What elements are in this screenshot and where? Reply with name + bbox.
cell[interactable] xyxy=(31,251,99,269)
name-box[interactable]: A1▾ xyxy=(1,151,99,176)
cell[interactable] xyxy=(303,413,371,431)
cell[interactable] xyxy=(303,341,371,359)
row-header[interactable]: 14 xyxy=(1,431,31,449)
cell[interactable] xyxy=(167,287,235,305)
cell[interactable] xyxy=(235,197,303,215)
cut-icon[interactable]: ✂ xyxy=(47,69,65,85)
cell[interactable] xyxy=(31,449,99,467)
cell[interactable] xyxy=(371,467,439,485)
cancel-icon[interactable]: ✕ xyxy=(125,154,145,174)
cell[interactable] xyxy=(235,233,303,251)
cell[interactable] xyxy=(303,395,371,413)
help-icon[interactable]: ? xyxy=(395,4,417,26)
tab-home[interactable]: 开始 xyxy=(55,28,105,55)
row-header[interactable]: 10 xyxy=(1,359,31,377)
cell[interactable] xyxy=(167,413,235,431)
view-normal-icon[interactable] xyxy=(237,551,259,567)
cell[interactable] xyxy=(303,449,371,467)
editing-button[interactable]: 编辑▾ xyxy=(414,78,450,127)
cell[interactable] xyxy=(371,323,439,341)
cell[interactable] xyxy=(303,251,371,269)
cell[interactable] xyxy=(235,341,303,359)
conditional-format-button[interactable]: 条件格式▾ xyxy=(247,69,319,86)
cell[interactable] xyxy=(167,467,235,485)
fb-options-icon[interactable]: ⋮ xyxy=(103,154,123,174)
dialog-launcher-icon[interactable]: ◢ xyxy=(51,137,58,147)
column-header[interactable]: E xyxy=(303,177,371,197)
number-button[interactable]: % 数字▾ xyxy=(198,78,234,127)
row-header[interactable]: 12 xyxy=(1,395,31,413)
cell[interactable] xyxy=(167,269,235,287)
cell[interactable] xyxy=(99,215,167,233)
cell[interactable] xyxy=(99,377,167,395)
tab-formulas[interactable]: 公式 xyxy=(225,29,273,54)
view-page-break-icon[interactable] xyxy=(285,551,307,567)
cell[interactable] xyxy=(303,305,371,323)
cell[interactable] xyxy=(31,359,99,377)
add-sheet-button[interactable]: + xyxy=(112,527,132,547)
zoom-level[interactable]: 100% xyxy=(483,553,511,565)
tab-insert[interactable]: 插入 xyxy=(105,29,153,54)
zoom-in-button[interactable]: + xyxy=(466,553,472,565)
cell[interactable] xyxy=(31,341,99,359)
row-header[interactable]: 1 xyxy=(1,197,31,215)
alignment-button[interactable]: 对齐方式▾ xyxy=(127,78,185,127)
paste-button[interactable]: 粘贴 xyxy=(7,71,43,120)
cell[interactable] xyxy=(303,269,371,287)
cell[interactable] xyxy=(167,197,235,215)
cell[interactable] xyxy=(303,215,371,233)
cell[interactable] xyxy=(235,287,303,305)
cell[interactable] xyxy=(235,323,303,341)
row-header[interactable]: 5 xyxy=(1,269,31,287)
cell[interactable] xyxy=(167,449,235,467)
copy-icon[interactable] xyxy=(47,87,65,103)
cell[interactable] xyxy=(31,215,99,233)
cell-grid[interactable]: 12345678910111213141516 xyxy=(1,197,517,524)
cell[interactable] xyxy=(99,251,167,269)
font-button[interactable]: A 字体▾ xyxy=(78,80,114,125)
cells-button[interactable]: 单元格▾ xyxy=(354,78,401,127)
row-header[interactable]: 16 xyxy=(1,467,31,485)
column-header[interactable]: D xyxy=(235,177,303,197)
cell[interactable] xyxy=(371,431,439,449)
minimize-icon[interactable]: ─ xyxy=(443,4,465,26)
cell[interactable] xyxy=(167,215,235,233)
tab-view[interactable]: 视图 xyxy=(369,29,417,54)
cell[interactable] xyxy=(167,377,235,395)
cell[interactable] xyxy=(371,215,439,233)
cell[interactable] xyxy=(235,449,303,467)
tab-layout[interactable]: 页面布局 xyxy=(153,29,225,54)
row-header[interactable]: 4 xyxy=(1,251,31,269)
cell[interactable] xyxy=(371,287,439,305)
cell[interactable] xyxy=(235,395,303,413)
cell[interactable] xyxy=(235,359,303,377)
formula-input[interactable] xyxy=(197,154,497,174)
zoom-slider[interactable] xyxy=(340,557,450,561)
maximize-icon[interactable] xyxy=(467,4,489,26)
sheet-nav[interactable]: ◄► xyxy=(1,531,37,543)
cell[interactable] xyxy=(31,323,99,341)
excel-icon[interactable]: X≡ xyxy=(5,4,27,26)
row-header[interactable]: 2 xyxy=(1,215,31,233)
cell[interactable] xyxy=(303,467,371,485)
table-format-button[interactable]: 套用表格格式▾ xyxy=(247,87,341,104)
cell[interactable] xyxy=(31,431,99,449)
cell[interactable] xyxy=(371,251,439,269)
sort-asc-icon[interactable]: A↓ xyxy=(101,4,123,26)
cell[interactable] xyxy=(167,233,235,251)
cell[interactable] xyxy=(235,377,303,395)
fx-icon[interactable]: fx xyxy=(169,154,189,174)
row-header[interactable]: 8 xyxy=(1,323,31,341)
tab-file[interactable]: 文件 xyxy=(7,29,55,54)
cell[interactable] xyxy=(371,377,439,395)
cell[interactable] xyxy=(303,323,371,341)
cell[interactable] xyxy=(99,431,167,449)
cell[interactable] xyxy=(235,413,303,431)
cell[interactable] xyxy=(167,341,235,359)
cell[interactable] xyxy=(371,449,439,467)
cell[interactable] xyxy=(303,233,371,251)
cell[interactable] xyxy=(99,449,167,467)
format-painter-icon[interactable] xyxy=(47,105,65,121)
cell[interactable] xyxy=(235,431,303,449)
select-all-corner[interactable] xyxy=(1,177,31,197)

========================================

### EXERCISE INSTRUCTIONS
Give back the full listing above verbatim.

### RESPONSE FOR THIS EXERCISE
What elements are in this screenshot and where? Reply with name + bbox.
cell[interactable] xyxy=(31,251,99,269)
name-box[interactable]: A1▾ xyxy=(1,151,99,176)
cell[interactable] xyxy=(303,413,371,431)
cell[interactable] xyxy=(303,341,371,359)
row-header[interactable]: 14 xyxy=(1,431,31,449)
cell[interactable] xyxy=(167,287,235,305)
cell[interactable] xyxy=(235,197,303,215)
cut-icon[interactable]: ✂ xyxy=(47,69,65,85)
cell[interactable] xyxy=(31,449,99,467)
cell[interactable] xyxy=(371,467,439,485)
cancel-icon[interactable]: ✕ xyxy=(125,154,145,174)
cell[interactable] xyxy=(235,233,303,251)
cell[interactable] xyxy=(303,395,371,413)
help-icon[interactable]: ? xyxy=(395,4,417,26)
tab-home[interactable]: 开始 xyxy=(55,28,105,55)
row-header[interactable]: 10 xyxy=(1,359,31,377)
cell[interactable] xyxy=(167,413,235,431)
view-normal-icon[interactable] xyxy=(237,551,259,567)
cell[interactable] xyxy=(303,449,371,467)
editing-button[interactable]: 编辑▾ xyxy=(414,78,450,127)
cell[interactable] xyxy=(371,323,439,341)
cell[interactable] xyxy=(303,251,371,269)
cell[interactable] xyxy=(235,341,303,359)
conditional-format-button[interactable]: 条件格式▾ xyxy=(247,69,319,86)
cell[interactable] xyxy=(167,467,235,485)
fb-options-icon[interactable]: ⋮ xyxy=(103,154,123,174)
dialog-launcher-icon[interactable]: ◢ xyxy=(51,137,58,147)
column-header[interactable]: E xyxy=(303,177,371,197)
number-button[interactable]: % 数字▾ xyxy=(198,78,234,127)
row-header[interactable]: 12 xyxy=(1,395,31,413)
cell[interactable] xyxy=(167,269,235,287)
cell[interactable] xyxy=(99,215,167,233)
cell[interactable] xyxy=(99,377,167,395)
tab-formulas[interactable]: 公式 xyxy=(225,29,273,54)
view-page-break-icon[interactable] xyxy=(285,551,307,567)
cell[interactable] xyxy=(303,305,371,323)
cell[interactable] xyxy=(31,359,99,377)
add-sheet-button[interactable]: + xyxy=(112,527,132,547)
zoom-level[interactable]: 100% xyxy=(483,553,511,565)
tab-insert[interactable]: 插入 xyxy=(105,29,153,54)
zoom-in-button[interactable]: + xyxy=(466,553,472,565)
cell[interactable] xyxy=(31,341,99,359)
row-header[interactable]: 1 xyxy=(1,197,31,215)
alignment-button[interactable]: 对齐方式▾ xyxy=(127,78,185,127)
paste-button[interactable]: 粘贴 xyxy=(7,71,43,120)
cell[interactable] xyxy=(303,269,371,287)
cell[interactable] xyxy=(167,197,235,215)
cell[interactable] xyxy=(303,215,371,233)
cell[interactable] xyxy=(235,287,303,305)
cell[interactable] xyxy=(235,323,303,341)
row-header[interactable]: 5 xyxy=(1,269,31,287)
cell[interactable] xyxy=(167,449,235,467)
copy-icon[interactable] xyxy=(47,87,65,103)
cell[interactable] xyxy=(31,215,99,233)
cell-grid[interactable]: 12345678910111213141516 xyxy=(1,197,517,524)
cell[interactable] xyxy=(99,251,167,269)
font-button[interactable]: A 字体▾ xyxy=(78,80,114,125)
cells-button[interactable]: 单元格▾ xyxy=(354,78,401,127)
row-header[interactable]: 16 xyxy=(1,467,31,485)
column-header[interactable]: D xyxy=(235,177,303,197)
cell[interactable] xyxy=(371,431,439,449)
minimize-icon[interactable]: ─ xyxy=(443,4,465,26)
cell[interactable] xyxy=(167,215,235,233)
tab-view[interactable]: 视图 xyxy=(369,29,417,54)
cell[interactable] xyxy=(167,377,235,395)
cell[interactable] xyxy=(371,215,439,233)
cell[interactable] xyxy=(235,449,303,467)
tab-layout[interactable]: 页面布局 xyxy=(153,29,225,54)
row-header[interactable]: 4 xyxy=(1,251,31,269)
cell[interactable] xyxy=(371,287,439,305)
cell[interactable] xyxy=(235,395,303,413)
cell[interactable] xyxy=(235,359,303,377)
formula-input[interactable] xyxy=(197,154,497,174)
zoom-slider[interactable] xyxy=(340,557,450,561)
maximize-icon[interactable] xyxy=(467,4,489,26)
sheet-nav[interactable]: ◄► xyxy=(1,531,37,543)
cell[interactable] xyxy=(31,323,99,341)
excel-icon[interactable]: X≡ xyxy=(5,4,27,26)
row-header[interactable]: 2 xyxy=(1,215,31,233)
cell[interactable] xyxy=(303,467,371,485)
table-format-button[interactable]: 套用表格格式▾ xyxy=(247,87,341,104)
cell[interactable] xyxy=(31,431,99,449)
cell[interactable] xyxy=(371,251,439,269)
sort-asc-icon[interactable]: A↓ xyxy=(101,4,123,26)
cell[interactable] xyxy=(167,233,235,251)
cell[interactable] xyxy=(235,377,303,395)
fx-icon[interactable]: fx xyxy=(169,154,189,174)
row-header[interactable]: 8 xyxy=(1,323,31,341)
tab-file[interactable]: 文件 xyxy=(7,29,55,54)
cell[interactable] xyxy=(371,377,439,395)
cell[interactable] xyxy=(303,323,371,341)
cell[interactable] xyxy=(99,431,167,449)
cell[interactable] xyxy=(235,413,303,431)
cell[interactable] xyxy=(167,341,235,359)
cell[interactable] xyxy=(371,449,439,467)
cell[interactable] xyxy=(303,233,371,251)
cell[interactable] xyxy=(99,449,167,467)
format-painter-icon[interactable] xyxy=(47,105,65,121)
cell[interactable] xyxy=(235,431,303,449)
select-all-corner[interactable] xyxy=(1,177,31,197)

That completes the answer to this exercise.